One such bill would raise Hawaii's minimum wage to $17 per hour by 2024, a reflection of the incredibly high cost of living in the state compared with any other part of the country. Such a bill would raise take-home pay for low-wage workers by an average of nearly $4,400 above and beyond what they currently make per year, according to research from the Hawaii Appleseed Center for Law & Economic Justice. Altogether, some 269,000 people - about 40% of everyone working in the Aloha State - would get a raise from such an increase.

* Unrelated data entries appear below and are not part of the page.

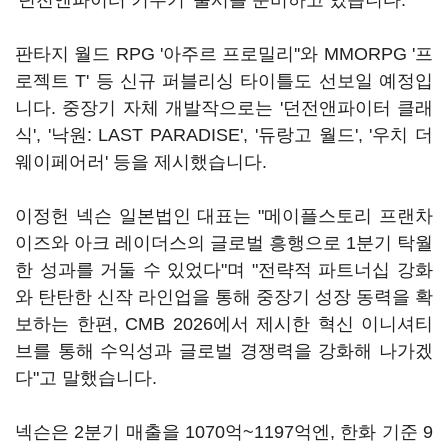
'던전앤파이터 키우기' 출시를 준비하고 있습니다.
판타지 월드 RPG '아주르 프로밀리''와 MMORPG '프
로젝트 T' 등 신규 퍼블리싱 타이틀도 선보일 예정입
니다. 중장기 자체 개발작으로는 '던전앤파이터 클래
식', '낙원: LAST PARADISE', '듀랑고 월드', '우치 더
웨이페어러' 등을 제시했습니다.
이정헌 넥슨 일본법인 대표는 "메이플스토리 프랜차
이즈와 아크 레이더스의 글로벌 흥행으로 1분기 탁월
한 성과를 거둘 수 있었다"며 "전략적 파트너십 강화
와 탄탄한 신작 라인업을 통해 중장기 성장 동력을 확
보하는 한편, CMB 2026에서 제시한 혁신 이니셔티
브를 통해 수익성과 글로벌 경쟁력을 강화해 나가겠
다"고 말했습니다.
넥슨은 2분기 매출을 1070억~1197억엔, 한화 기준 9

As with most other minimum-wage increase bills, this law would - if passed - boost the minimum wage over time, and even by the time the state was fully ramped up to $17 per hour, workers would have received an extra $1.3 billion in wages, the research showed. Currently, the state's minimum wage is just $10.10, with no automatic annual adjustments for the cost of living. To comfortably afford a one-bedroom home, however, the average worker would need to earn closer to $27.50 per hour, meaning minimum-wage employees would need to work about 109 hours a week, or 15 hours a day with no days off, only to afford renting a home.
Multiple bills in play
In recent weeks, lawmakers in both chambers of the legislature have been hard at work on minimum-wage increase bills, according to Honolulu Civil Beat. One bill, passed by the House and then approved unanimously by the Senate, would raise the state's minimum wage to $15 per hour by 2023, as well as $17 per hour for employees of the state government.
However, that bill immediately went to conference committee because the House simultaneously passed another piece of legislation that would raise the minimum wage even more, the report said. The amount of that increase, and the date by which it would go into effect, is still undecided. The new bill would also bar employers from paying people with disabilities less than the minimum wage, and will therefore need to have numerous details worked out before the Senate can approve it.
Why $17 per hour might be best
In 2016, the state's Department of Business, Economic Development and Tourism published a study which found that $17 is the bare minimum living wage needed in Hawaii specifically because of its higher cost of living, according to The Garden Island. A family of four living on Kauai - the state's fourth-largest island - with one child in preschool and another in K-12 would need to have both parents working full-time and earning an average of $18.40 each to make ends meet.
When companies do more to make sure their workers are well-compensated - above and beyond the minimum wage - and also receive strong benefits packages, they are more likely to both attract and retain talent in the long run.